↓↓↓

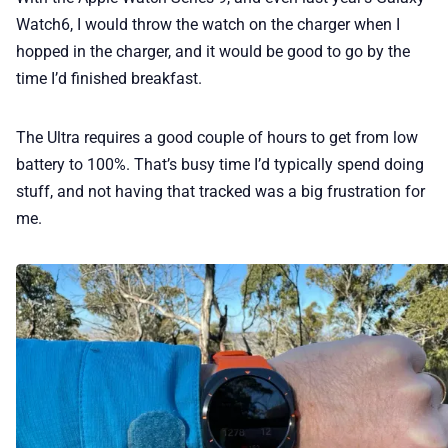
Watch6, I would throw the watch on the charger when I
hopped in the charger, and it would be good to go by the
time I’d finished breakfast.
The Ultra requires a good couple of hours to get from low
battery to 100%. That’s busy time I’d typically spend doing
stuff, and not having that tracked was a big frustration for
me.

↑↑↑
↓↓↓

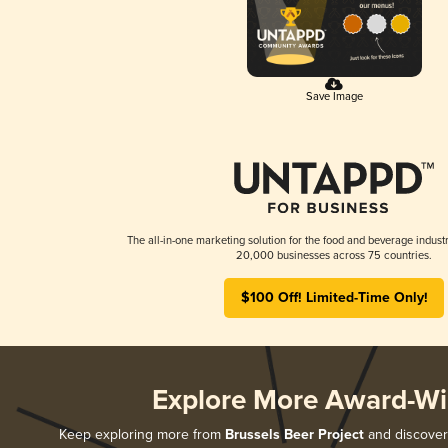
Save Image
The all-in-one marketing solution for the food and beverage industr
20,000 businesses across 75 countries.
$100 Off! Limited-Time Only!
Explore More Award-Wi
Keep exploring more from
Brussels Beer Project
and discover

↑↑↑
↓↓↓

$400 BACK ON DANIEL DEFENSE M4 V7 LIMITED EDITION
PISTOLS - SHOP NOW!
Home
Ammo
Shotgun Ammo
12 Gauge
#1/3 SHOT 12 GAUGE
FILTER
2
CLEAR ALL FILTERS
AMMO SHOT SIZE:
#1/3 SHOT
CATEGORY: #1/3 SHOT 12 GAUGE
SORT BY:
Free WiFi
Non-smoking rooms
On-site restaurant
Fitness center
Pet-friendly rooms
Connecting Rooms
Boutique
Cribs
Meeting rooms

↑↑↑

YOUR OBJECTIVE: Which lines of the listing contain the string "good"? Copy each of them.

RESPONSE TO THIS TASK:
hopped in the charger, and it would be good to go by the
The Ultra requires a good couple of hours to get from low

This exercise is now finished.